Подлец! Налопался ячменной каши
И вилы поднял против короля!
Большое, неправильной формы здание, занимаемое полковником Говардом, полностью соответствовало тому описанию, какое вышло из-под пера Кэтрин Плауден. Несмотря на отсутствие архитектурного единства — различные части усадьбы строились в разное время, — внутренние помещения не были лишены комфорта, столь характерного для домашней жизни англичан. Лабиринты галерей и комнат были обставлены красивой, прочной мебелью. И, каково бы ни было первоначальное их назначение, теперь они мирно служили тихому и благонравному семейству.
С этим жилищем было связано немало грустных преданий о разлученных сердцах и разбитой любви, которые, как паутина, всегда вьются по стенам старых домов. Под более искусной рукой, чем наша, эти легенды могли бы превратиться в занимательные и трогательные истории, но наши скромные усилия ограничиваются стремлением описывать человека, каким его создал господь, низменного и малодостойного в глазах высоко парящих умов. Обладателям такого завидного ума нам хочется заранее сказать, что мы решительно отрекаемся от всего сверхъестественно утонченного, как от дьявола, и уведомляем всех, кому скучно в обществе себе подобных, что, чем скорее они забросят эту книгу и примутся за чтение произведений более высокоодаренного барда, тем скорее расстанутся с землей, хотя, быть может, и не достигнут небес. Мы будем изображать только человека и те благородные подмостки, на которых он выступает, но не во мгле отвлеченностей и метафизических противоречий, а лишь в его осязаемой природе, дабы все могли понять нас, как мы сами себя понимаем. Тем самым мы решительно отклоняем великое преимущество прослыть гением, отказываясь — возможно, неразумно — от могущественной помощи непонятного в обретении такого звания.
Покинув мрачные утесы, под сень которых, как мы видели, вошел маленький «Ариэль», и хаос ревущего прибоя вокруг него, мы попытаемся перенести читателя в трапезную аббатства Святой Руфи, избрав вечер того же дня, чтобы представить группу других действующих лиц, чьи поступки и характеры мы взяли на себя описать.

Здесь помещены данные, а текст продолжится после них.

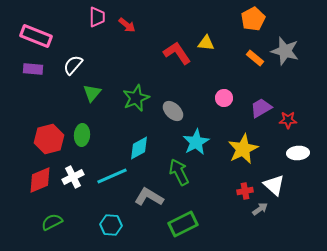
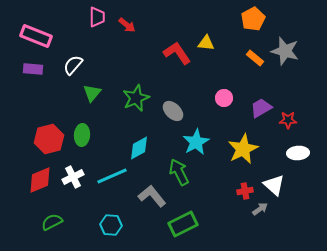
gray L-shape: moved 3 px right, 1 px up; rotated 20 degrees clockwise
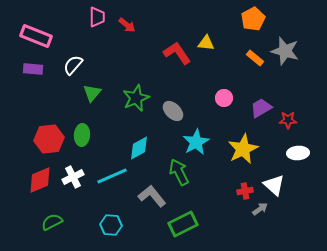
red hexagon: rotated 8 degrees clockwise
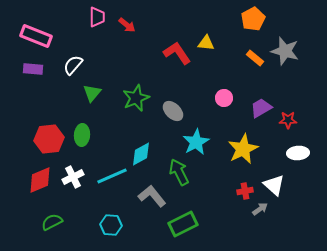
cyan diamond: moved 2 px right, 6 px down
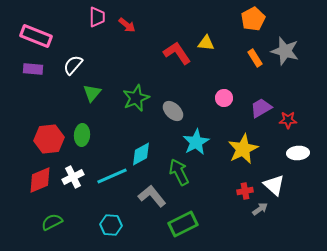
orange rectangle: rotated 18 degrees clockwise
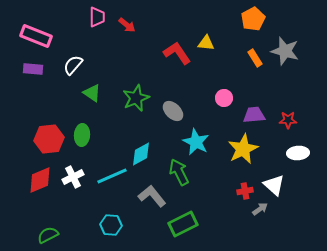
green triangle: rotated 36 degrees counterclockwise
purple trapezoid: moved 7 px left, 7 px down; rotated 25 degrees clockwise
cyan star: rotated 16 degrees counterclockwise
green semicircle: moved 4 px left, 13 px down
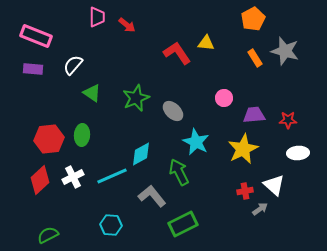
red diamond: rotated 20 degrees counterclockwise
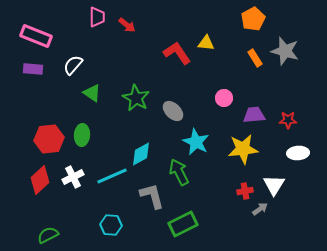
green star: rotated 20 degrees counterclockwise
yellow star: rotated 20 degrees clockwise
white triangle: rotated 20 degrees clockwise
gray L-shape: rotated 24 degrees clockwise
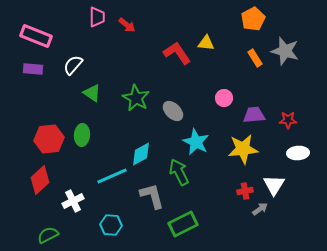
white cross: moved 24 px down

Комната эта, не слишком больших размеров, была ярко освещена огнем свечей и веселым пламенем угля в камине. Отражаясь в резьбе панелей из темного дуба, лучи падали пятнами на массивный стол красного дерева и преломлялись в искристом вине, образуя на дереве стен светлые и темные круги. Картину комфорта дополняли темно-красные занавеси из камчатной ткани, огромные дубовые кресла с кожаными спинками и мягкими сиденьями, и казалось, будто комната наглухо отделена от внешнего мира и его холодной суеты.
За столом, который, как и в прежние времена, стоял посредине комнаты, сидело три джентльмена, только что окончивших сытную и вкусную трапезу. Скатерть была уже снята, и бутылка неторопливо переходила из рук в руки, словно те, кто вкушал ее содержимое, были уверены, что никакие случайности не помешают их обычному послеобеденному развлечению.

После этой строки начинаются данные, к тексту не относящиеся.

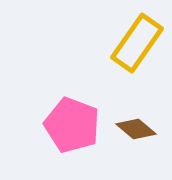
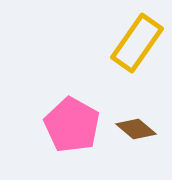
pink pentagon: rotated 8 degrees clockwise
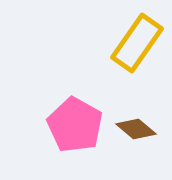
pink pentagon: moved 3 px right
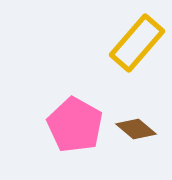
yellow rectangle: rotated 6 degrees clockwise
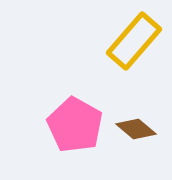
yellow rectangle: moved 3 px left, 2 px up
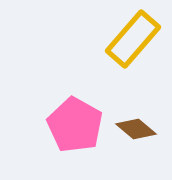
yellow rectangle: moved 1 px left, 2 px up
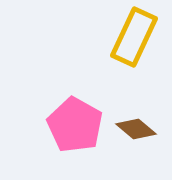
yellow rectangle: moved 1 px right, 2 px up; rotated 16 degrees counterclockwise
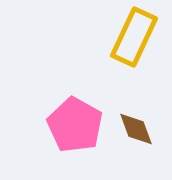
brown diamond: rotated 30 degrees clockwise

На одном конце стола сидел пожилой человек, исполнявший те несложные обязанности, которые остаются за хозяином даже в компании, где все чувствуют себя одинаково свободно. Этот джентльмен был уже на склоне лет, но прямая осанка, быстрые движения и твердая рука свидетельствовали о том, что он далек от обычной старческой немощи. Судя по платью, можно было заключить, что он принадлежит к классу людей, которые всегда следуют моде предыдущего века, то ли по недостатку склонности к быстрым переменам, то ли из любви к прошлому, полному мыслей и чувств, которые не в силах оживить холодный закат жизни. Старость, возможно, и покрыла инеем его редеющие локоны, но искусству удалось скрыть следы опустошения. Голова его была аккуратно напудрена не только там, где еще оставались волосы, но и в тех местах, где природа требовала, чтобы волосы росли. Правильные черты и в особенности покатый высокий лоб в общем не очень выразительного лица говорили о честности и благородстве характера старого воина. Белоснежная седина еще больше подчеркивала смуглость его кожи с красными прожилками на щеках.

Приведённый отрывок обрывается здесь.